* Required action *
Show each line of the data below in which "picadinha" occurs.

* Data to examine *
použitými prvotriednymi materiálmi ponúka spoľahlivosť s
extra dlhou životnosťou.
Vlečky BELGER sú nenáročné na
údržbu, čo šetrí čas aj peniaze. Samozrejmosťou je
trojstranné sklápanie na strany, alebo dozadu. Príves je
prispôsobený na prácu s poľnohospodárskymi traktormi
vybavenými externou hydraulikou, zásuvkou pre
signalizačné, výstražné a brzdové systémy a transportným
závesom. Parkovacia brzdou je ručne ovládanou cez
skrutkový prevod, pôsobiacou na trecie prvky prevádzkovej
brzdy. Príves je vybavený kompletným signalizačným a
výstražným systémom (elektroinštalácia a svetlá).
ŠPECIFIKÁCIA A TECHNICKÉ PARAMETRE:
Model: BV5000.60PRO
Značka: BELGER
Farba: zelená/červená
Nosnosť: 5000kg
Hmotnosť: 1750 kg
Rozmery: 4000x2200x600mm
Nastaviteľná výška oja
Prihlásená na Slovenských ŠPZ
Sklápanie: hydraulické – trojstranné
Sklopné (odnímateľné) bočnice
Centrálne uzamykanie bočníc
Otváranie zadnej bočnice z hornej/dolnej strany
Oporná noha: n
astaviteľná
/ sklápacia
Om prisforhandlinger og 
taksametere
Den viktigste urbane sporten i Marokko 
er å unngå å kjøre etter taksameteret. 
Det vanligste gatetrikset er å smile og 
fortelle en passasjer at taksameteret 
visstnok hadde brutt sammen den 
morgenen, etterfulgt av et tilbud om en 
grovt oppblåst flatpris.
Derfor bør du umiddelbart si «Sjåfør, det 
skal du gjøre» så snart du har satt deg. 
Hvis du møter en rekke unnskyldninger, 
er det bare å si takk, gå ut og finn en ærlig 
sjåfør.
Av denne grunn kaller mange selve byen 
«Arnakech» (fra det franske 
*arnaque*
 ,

* * *

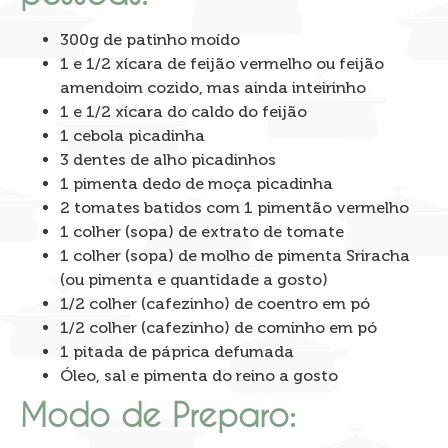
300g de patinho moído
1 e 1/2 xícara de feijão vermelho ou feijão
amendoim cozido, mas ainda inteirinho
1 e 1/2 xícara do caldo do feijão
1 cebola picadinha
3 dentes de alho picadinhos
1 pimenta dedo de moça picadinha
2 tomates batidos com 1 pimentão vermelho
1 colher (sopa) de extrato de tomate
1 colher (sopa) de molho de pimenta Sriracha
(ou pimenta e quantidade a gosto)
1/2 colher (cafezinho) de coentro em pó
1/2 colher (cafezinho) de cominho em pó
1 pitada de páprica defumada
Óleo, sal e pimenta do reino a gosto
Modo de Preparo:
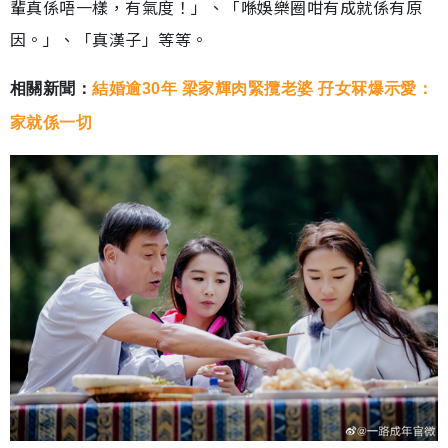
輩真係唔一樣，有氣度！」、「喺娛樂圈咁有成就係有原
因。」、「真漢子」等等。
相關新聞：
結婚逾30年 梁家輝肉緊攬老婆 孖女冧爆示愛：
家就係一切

==

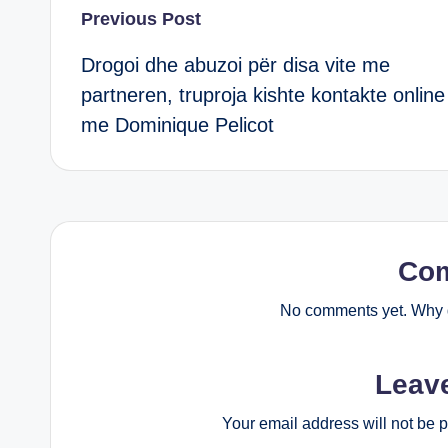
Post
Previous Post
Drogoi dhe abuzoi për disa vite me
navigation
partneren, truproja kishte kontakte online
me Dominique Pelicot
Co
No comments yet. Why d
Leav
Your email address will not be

* Task output *
1 cebola picadinha
1 pimenta dedo de moça picadinha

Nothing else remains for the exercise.